FNR 535 Forest Regeneration

Offered in the fall, alternate years by Prof. Douglass Jacobs

An overview of the dynamics associated with the regeneration of forestlands in North America.  Topics include genetic considerations, seed collection and handling, forest tree nursery operations, seedling quality, managing for environmental stresses, planting operations, early stand management, and natural regeneration.  The course meets 150 min per week.  We use a lecture-based format but with the goal of at least one-third of the time being dedicated to discussion. Whenever logistically feasible, we will incorporate experiential learning through visits to field tours or laboratories.

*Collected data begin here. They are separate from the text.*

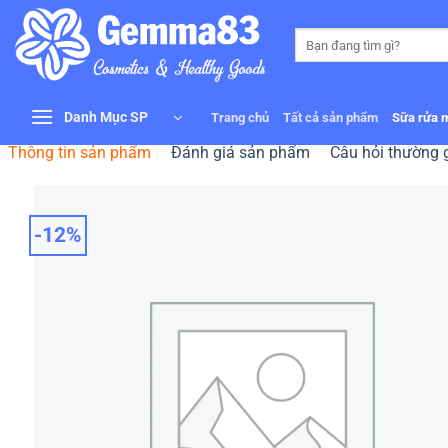
Bỏ
qua
Tìm
kiếm:
nội
dung
Danh Mục SP
Trang chủ
Tất cả sản phẩm
Sữa rửa 
Thông tin sản phẩm
Đánh giá sản phẩm
Câu hỏi thường 
-12%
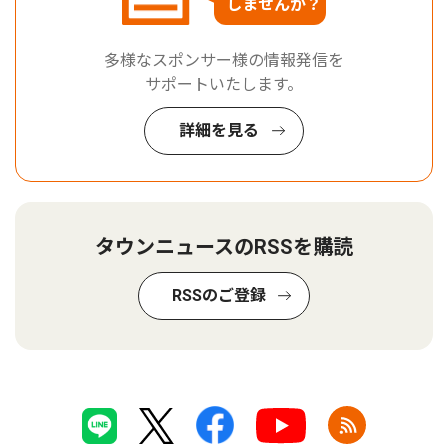
しませんか？
多様なスポンサー様の情報発信を
サポートいたします。
詳細を見る
タウンニュースのRSSを購読
RSSのご登録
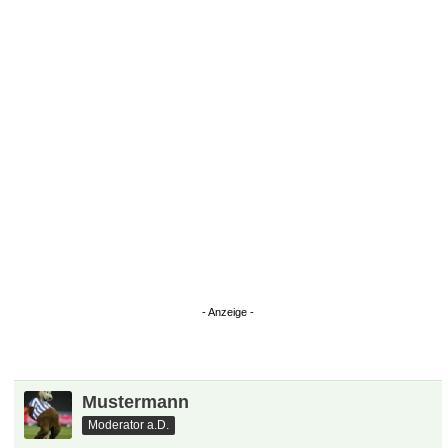
Mustermann
Moderator a.D.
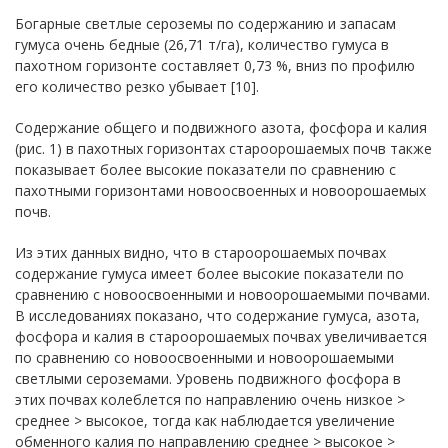
Богарные светлые сероземы по содержанию и запасам
гумуса очень бедные (26,71 т/га), количество гумуса в
пахотном горизонте составляет 0,73 %, вниз по профилю
его количество резко убывает [10].
Содержание общего и подвижного азота, фосфора и калия
(рис. 1) в пахотных горизонтах староорошаемых почв также
показывает более высокие показатели по сравнению с
пахотными горизонтами новоосвоенных и новоорошаемых
почв.
Из этих данных видно, что в староорошаемых почвах
содержание гумуса имеет более высокие показатели по
сравнению с новоосвоенными и новоорошаемыми почвами.
В исследованиях показано, что содержание гумуса, азота,
фосфора и калия в староорошаемых почвах увеличивается
по сравнению со новоосвоенными и новоорошаемыми
светлыми сероземами. Уровень подвижного фосфора в
этих почвах колеблется по направлению очень низкое >
среднее > высокое, тогда как наблюдается увеличение
обменного калия по направлению среднее > высокое >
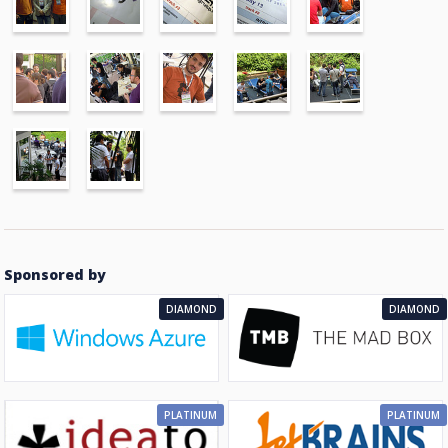
Sponsored by
DIAMOND
DIAMOND
PLATINUM
PLATINUM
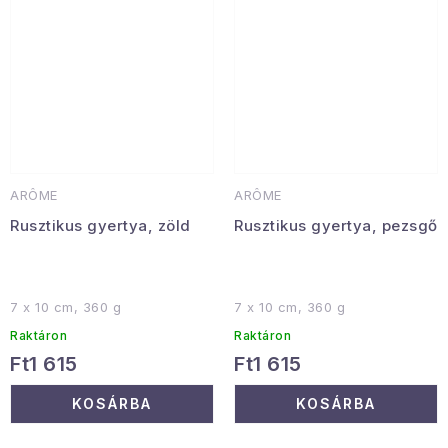
ARÔME
ARÔME
Rusztikus gyertya, zöld
Rusztikus gyertya, pezsgő
7 x 10 cm, 360 g
7 x 10 cm, 360 g
Raktáron
Raktáron
Ft1 615
Ft1 615
KOSÁRBA
KOSÁRBA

HSCI 575 Introduction to Environmental Health

Offered in the spring only by Prof. Jennifer Freeman

This course covers the basic principles of environmental health needed for prevention of disease and promotion of public health.  Topics include basic methodologies for assessing the effect of environmental agents, including epidemiology, toxicology, exposure assessment and risk assessment.   The major biological, chemical and physical agents will be addressed with emphasis on physical characterization and exposure assessment, adverse health effects and their mechanisms, population exposures, dose-response relationships, effects on susceptible populations, applicable standards and regulations, and control of exposures.  The course addresses ethical and global issues involved with environmental health, including conflicts of interest in controlling environmental hazards, environmental justice, and global climate change.

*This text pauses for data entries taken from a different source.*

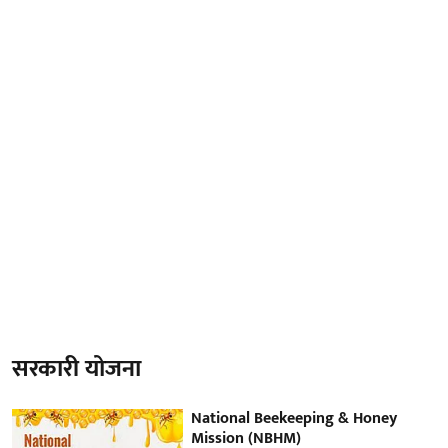
सरकारी योजना
National Beekeeping & Honey
Mission (NBHM)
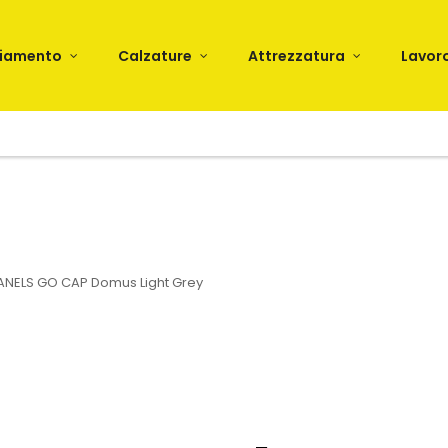
liamento
Calzature
Attrezzatura
Lavor
ANELS GO CAP Domus Light Grey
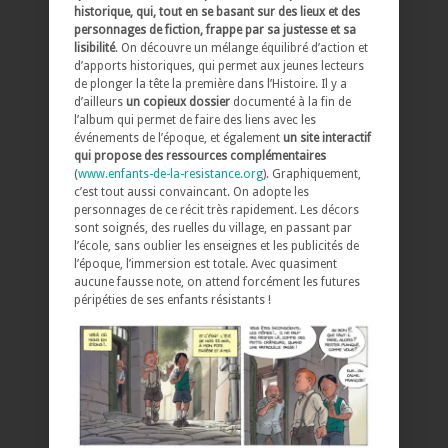
historique, qui, tout en se basant sur des lieux et des
personnages de fiction, frappe par sa justesse et sa
lisibilité
. On découvre un mélange équilibré d’action et
d’apports historiques, qui permet aux jeunes lecteurs
de plonger la tête la première dans l’Histoire. Il y a
d’ailleurs
un copieux dossier
documenté à la fin de
l’album qui permet de faire des liens avec les
événements de l’époque, et également
un site interactif
qui propose des ressources complémentaires
(
www.enfants-de-la-resistance.org
). Graphiquement,
c’est tout aussi convaincant. On adopte les
personnages de ce récit très rapidement. Les décors
sont soignés, des ruelles du village, en passant par
l’école, sans oublier les enseignes et les publicités de
l’époque, l’immersion est totale. Avec quasiment
aucune fausse note, on attend forcément les futures
péripéties de ses enfants résistants !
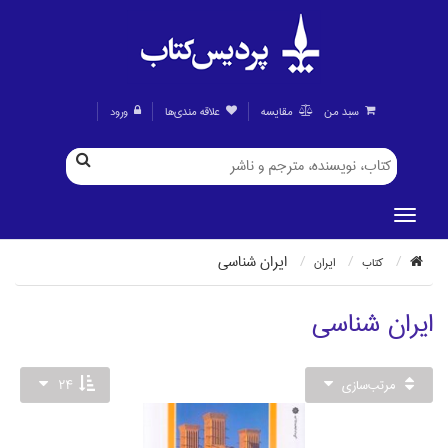
سبد من
مقايسه
علاقه مندی‌ها
ورود
ايران شناسي
كتاب
ايران
ايران شناسي
مرتب‌سازي
24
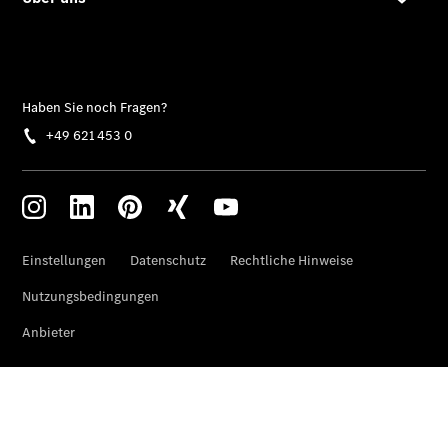
Der neue
CLA
EQE
Limousine -
elektrisch
EQS
Limousine -
elektrisch
C-Klasse
Limousine
C-Klasse
Limousine -
elektrisch
E-Klasse
Limousine
S-Klasse
Limousine
S-Klasse
Lang
Mercedes-
Maybach S-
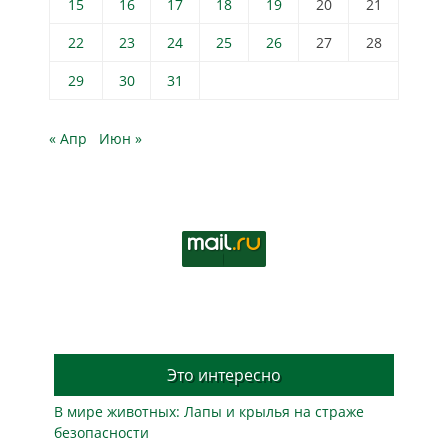
15
16
17
18
19
20
21
22
23
24
25
26
27
28
29
30
31
« Апр
Июн »
Это интересно
В мире животных: Лапы и крылья на страже
безопасности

POL 520 QUANTITATIVE ANALYSIS FOR CLIMATE CHANGE ADAPTATION

Typically offered in the fall, spring and summer by Prof. David Johnson

This course focuses on interdisciplinary approaches to climate change adaptation at the local, state, and regional level. The course weaves together four main components: 1) fundamental concepts from environmental economics like public goods, externalities, and markets; 2) relevant analytic methods like multi-criterion decision analysis, uncertainty analysis, and risk assessment; 3) common policy mechanisms used to address climate change impacts; and 4) case studies of policy responses to issues like flood risk management, water scarcity, agriculture, and renewable energy systems.

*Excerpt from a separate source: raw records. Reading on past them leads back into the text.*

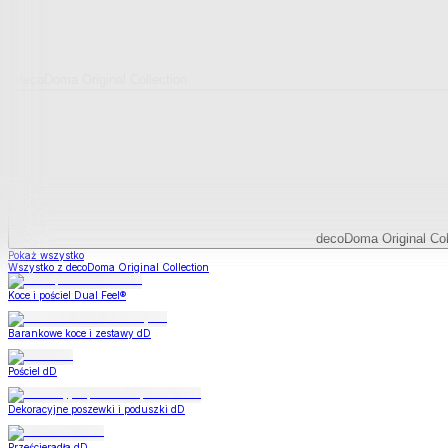
decoDoma Original Collection
decoDoma Original Col
Pokaż wszystko
Wszystko z decoDoma Original Collection
Koce i pościel Dual Feel®
Barankowe koce i zestawy dD
Pościel dD
Dekoracyjne poszewki i poduszki dD
Prześcieradła dD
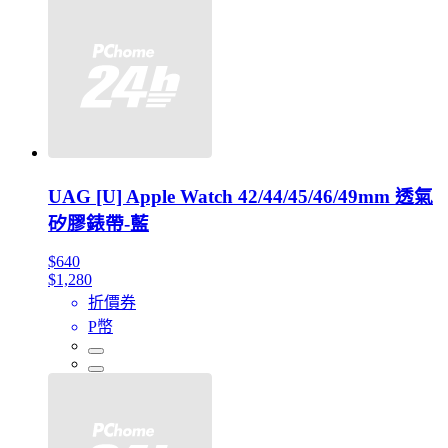
UAG [U] Apple Watch 42/44/45/46/49mm 透氣
矽膠錶帶-藍
$640
$1,280
折價券
P幣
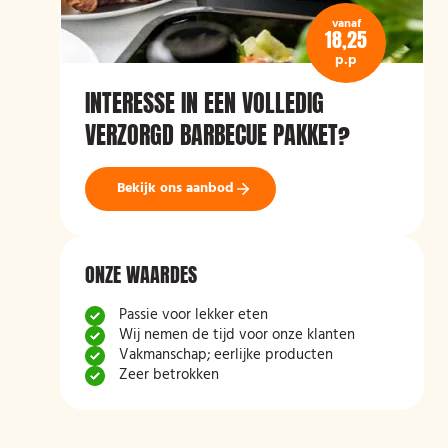
vanaf
18,25
p.p
INTERESSE IN EEN VOLLEDIG
VERZORGD BARBECUE PAKKET?
Bekijk ons aanbod
ONZE WAARDES
Passie voor lekker eten
Wij nemen de tijd voor onze klanten
Vakmanschap; eerlijke producten
Zeer betrokken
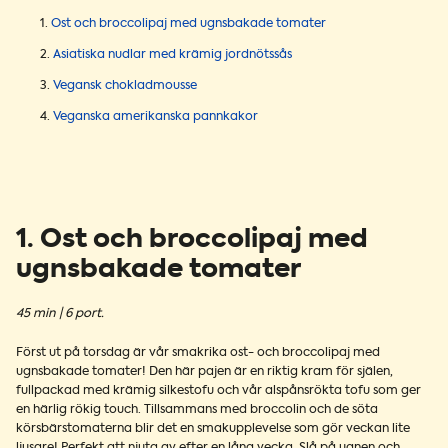
Ost och broccolipaj med ugnsbakade tomater
Asiatiska nudlar med krämig jordnötssås
Vegansk chokladmousse
Veganska amerikanska pannkakor
1. Ost och broccolipaj med
ugnsbakade tomater
45 min | 6 port.
Först ut på torsdag är vår smakrika ost- och broccolipaj med
ugnsbakade tomater! Den här pajen är en riktig kram för själen,
fullpackad med krämig silkestofu och vår alspånsrökta tofu som ger
en härlig rökig touch. Tillsammans med broccolin och de söta
körsbärstomaterna blir det en smakupplevelse som gör veckan lite
ljusare! Perfekt att njuta av efter en lång vecka. Slå på ugnen och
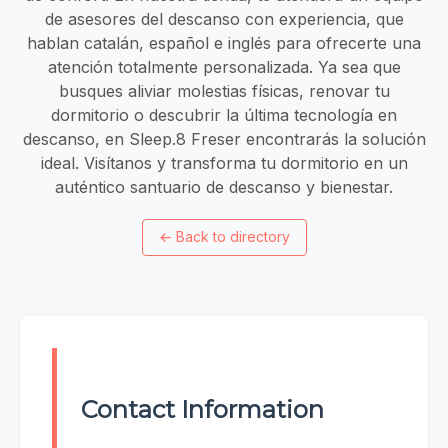
de asesores del descanso con experiencia, que
hablan catalán, español e inglés para ofrecerte una
atención totalmente personalizada. Ya sea que
busques aliviar molestias físicas, renovar tu
dormitorio o descubrir la última tecnología en
descanso, en Sleep.8 Freser encontrarás la solución
ideal. Visítanos y transforma tu dormitorio en un
auténtico santuario de descanso y bienestar.
←
Back to directory
Contact Information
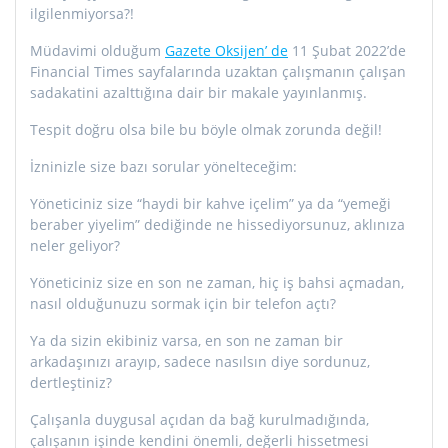
ilgilenmiyorsa?!
Müdavimi olduğum
Gazete Oksijen’ de
11 Şubat 2022’de
Financial Times sayfalarında uzaktan çalışmanın çalışan
sadakatini azalttığına dair bir makale yayınlanmış.
Tespit doğru olsa bile bu böyle olmak zorunda değil!
İzninizle size bazı sorular yönelteceğim:
Yöneticiniz size “haydi bir kahve içelim” ya da “yemeği
beraber yiyelim” dediğinde ne hissediyorsunuz, aklınıza
neler geliyor?
Yöneticiniz size en son ne zaman, hiç iş bahsi açmadan,
nasıl olduğunuzu sormak için bir telefon açtı?
Ya da sizin ekibiniz varsa, en son ne zaman bir
arkadaşınızı arayıp, sadece nasılsın diye sordunuz,
dertleştiniz?
Çalışanla duygusal açıdan da bağ kurulmadığında,
çalışanın işinde kendini önemli, değerli hissetmesi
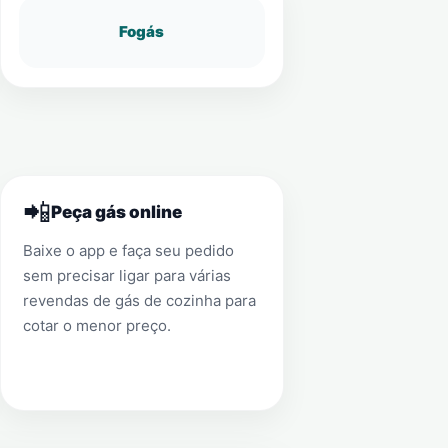
Fogás
📲
Peça gás online
Baixe o app e faça seu pedido
sem precisar ligar para várias
revendas de gás de cozinha para
cotar o menor preço.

POL 693 / CE597 Dynamics of Social, Ecological, and Technological Systems: Concepts and Tools

Offered in the fall, spring, and summer by Prof. David Yu

In a perfectly linear and predictable world, decision-making for sustainability is a matter of how to discount future and how to juggle between inter/intra-generational and inter-species concerns. The world we actually live in, however, is much more complex than that. More often than not, it is characterized by non-linearity, feedback loops, and inter-connectedness that lead to unexpected system dynamics such as regime shifts, critical thresholds, and “robust-yet-fragile” system performance. Public policy for sustainability in such a context requires an understanding of dynamic system-level concepts and tools and an interdisciplinary approach to study interactions among different subsystems (social, ecological, and technological subsystems) of our modern world. This course will help students understand systems thinking, an interdisciplinary approach of social, ecological, and technological systems, and quantitative skills to model and study the dynamics of such coupled systems. Students will gain precise mathematical understanding of resilience and regime shift through local stability analysis, learn evolutionary game dynamics to study how social norms or institutions change over time, and understand how to conduct ‘what-if’ policy analyses using dynamic models.